Putting on a jacket, washing your hair, reaching up to a high shelf... when every arm movement causes a flash of pain through your body, everyday life becomes torturous. Wear and tear in the shoulder (arthrosis) are at fault.

There are a number of ways to effectively treat arthrosis in your shoulder. Our arthrosis specialists at Schoen Clinic have several years of experience and highly customised treatment concepts. We will get the pain under control with the help of medication, conservative measures, such as psychotherapists and, if necessary, by means of surgery.

Causes & symptoms

Shoulder arthrosis: What is damaged?

Your shoulder joint consists of two bones that are covered in cartilage tissue and is lubricated and protected by joint fluid. If the cartilage tissue is damaged or worn due to overuse, the two bones in the joint will rub together and the surrounding tissue will become inflamed. This causes pain in the shoulder and restricts mobility. A bit more cartilage and, later, bone tissue is abraded with every movement. The joint becomes more and more deformed.

Causes: How shoulder arthrosis occurs

Arthrosis is the medical term for chronic and slowly progressing wear and tear on a joint. Experts differentiate between primary and secondary arthrosis.

Primary is the most frequent. The cause of this form of shoulder arthrosis is damage to the joint cartilage. This causes cartilage-building and degrading processes to get out of balance which results in a loss of the protective cartilage layer. As a result, the wear and tear expands to the bone, the joint capsule and the surrounding tendons. This causes pain to develop. If left untreated, arthrosis results in bone deformation in the joint and, as a result, limitations to mechanical mobility. Usually, predisposition and/or overuse are responsible for arthrosis. In these cases arthrosis in shoulder often occur without a detectable cause.

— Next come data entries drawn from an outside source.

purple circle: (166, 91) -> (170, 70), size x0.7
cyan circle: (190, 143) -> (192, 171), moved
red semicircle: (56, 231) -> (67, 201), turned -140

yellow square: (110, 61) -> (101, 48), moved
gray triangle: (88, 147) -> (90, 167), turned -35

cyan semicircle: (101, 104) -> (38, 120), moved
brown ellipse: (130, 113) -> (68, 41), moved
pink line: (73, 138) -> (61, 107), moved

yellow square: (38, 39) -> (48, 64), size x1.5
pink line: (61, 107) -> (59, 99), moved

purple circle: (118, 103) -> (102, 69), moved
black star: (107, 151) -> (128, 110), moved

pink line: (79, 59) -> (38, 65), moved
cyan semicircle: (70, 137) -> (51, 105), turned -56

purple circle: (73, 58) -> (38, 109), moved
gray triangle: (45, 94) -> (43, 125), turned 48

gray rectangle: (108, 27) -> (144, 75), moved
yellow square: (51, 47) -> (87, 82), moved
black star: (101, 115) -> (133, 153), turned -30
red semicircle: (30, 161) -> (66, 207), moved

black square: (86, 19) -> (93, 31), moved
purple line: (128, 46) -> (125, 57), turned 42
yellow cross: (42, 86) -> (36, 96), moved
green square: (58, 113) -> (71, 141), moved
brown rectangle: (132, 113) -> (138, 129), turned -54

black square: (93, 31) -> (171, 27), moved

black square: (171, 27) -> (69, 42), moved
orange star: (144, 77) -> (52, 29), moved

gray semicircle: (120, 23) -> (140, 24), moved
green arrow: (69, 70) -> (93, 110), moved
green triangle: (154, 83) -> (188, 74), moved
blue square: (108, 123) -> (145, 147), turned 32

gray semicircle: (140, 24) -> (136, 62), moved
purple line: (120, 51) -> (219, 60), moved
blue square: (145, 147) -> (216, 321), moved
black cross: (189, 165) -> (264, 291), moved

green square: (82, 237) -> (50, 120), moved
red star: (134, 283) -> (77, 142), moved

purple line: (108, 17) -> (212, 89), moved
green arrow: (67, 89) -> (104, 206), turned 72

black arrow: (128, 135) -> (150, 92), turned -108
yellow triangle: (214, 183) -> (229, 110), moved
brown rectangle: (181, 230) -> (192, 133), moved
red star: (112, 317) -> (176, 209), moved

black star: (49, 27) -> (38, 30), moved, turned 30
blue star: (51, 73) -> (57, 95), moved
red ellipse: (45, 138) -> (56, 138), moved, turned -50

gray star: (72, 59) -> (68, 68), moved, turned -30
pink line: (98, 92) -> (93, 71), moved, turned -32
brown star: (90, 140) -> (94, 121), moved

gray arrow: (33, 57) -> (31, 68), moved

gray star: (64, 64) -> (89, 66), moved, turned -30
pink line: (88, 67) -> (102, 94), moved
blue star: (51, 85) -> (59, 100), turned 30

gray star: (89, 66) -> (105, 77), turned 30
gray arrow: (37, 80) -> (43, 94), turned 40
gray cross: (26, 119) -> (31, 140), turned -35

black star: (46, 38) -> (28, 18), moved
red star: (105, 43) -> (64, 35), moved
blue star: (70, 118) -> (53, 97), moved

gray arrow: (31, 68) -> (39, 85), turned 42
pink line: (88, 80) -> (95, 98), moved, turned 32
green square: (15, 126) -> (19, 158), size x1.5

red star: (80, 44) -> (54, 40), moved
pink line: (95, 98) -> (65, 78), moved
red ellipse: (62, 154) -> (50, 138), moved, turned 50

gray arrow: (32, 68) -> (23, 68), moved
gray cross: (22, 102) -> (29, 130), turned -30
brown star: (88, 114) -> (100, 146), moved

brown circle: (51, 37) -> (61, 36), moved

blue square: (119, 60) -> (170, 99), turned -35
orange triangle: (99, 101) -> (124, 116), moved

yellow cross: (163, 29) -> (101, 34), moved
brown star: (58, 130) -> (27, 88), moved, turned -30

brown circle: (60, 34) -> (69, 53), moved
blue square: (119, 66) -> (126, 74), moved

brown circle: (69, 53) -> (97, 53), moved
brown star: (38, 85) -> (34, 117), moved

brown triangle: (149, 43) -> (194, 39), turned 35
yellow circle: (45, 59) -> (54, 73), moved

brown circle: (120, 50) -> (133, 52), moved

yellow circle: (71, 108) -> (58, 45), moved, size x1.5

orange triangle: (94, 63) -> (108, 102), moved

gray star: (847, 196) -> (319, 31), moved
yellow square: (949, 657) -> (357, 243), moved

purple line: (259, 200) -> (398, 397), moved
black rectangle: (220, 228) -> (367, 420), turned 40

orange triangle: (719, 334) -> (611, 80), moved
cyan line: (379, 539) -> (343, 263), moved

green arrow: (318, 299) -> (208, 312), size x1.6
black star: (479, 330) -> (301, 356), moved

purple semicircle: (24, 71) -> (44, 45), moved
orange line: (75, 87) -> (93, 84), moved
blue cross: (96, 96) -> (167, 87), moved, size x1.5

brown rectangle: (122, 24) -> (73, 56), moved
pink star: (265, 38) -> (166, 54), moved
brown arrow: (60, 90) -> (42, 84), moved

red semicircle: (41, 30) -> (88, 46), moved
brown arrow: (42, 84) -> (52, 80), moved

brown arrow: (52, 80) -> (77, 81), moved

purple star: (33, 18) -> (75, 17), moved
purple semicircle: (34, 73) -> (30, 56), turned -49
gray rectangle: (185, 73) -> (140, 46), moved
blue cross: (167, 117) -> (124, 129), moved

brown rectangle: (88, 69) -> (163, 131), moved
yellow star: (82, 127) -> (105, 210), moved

The secondary form of arthrosis is not necessarily related to age. Most frequently, damage to the tendons (tears in the rotator cuff) or past accidents with broken bones in the shoulder are responsible.

Other forms of secondary arthrosis develop if there is a chronic instability in the shoulder joint due to recurring or constant dislocations. Chronic inflammatory diseases, for instance, rheumatism, can cause characteristic forms of arthrosis. In rarer forms, arthrosis is caused by a circulation problem in the humeral head (humeral head necrosis). This can also develop after accidents or due to taking certain medications, for instance, chemotherapy drugs.

Symptoms indicating shoulder arthrosis

Pain in shoulder and limited mobility in everyday life; these are the symptoms with which patients come to us at the Schoen Clinic. There is often no concrete trigger for the sudden and extreme pain. Sometimes, normal or slightly increased everyday strain reveal arthrosis. If arthrosis progresses, the pain will even occur when resting, in particular, at night. Constant pain cycles are typical for arthrosis.

Our patients often complain of rubbing or grinding when they stretch their arms out to the front or raise them above their head. They are often unable to fully rotate their shoulders outwards or behind their body. Depending on the stage and progression of arthrosis, limitations in general mobility and a loss of strength in the shoulder develop over time. All of this often affects the back and neck muscles.


An examination with the specialists as the most important guidepost

To be able to start the right treatment for arthrosis in the shoulder, we first perform a comprehensive clinical exam of your shoulder joint. The shoulder joint and its tendons and muscles are examined to identify the major functional weaknesses.

X-rays are necessary to confirm the diagnosis. The x-ray provides information about the distance between the two joint bones: The more cartilage has already been lost due to friction in the joint, the smaller this spacing is. If there is chronic damage to the rotator cuff, the humeral head under the shoulder socket will be higher on the x-ray. This all confirms the suspicion of arthrosis in the shoulder.

By using ultrasound exams and magnetic resonance imaging (MRI), our specialists can also precisely determine the extent of the defects in the tendon cuff and secondary inflammatory reactions.

To plan a shoulder joint prosthesis, we also perform a computer tomography (CT) if there are larger bone defects and major changes in the original joint geometry. The CT allows our experts, with the help of special computer programs, to create a 3D simulation of your joint and the surgery to be performed. If necessary, in complex cases, individual, patient-specific implants (PSI) and target devices will be created.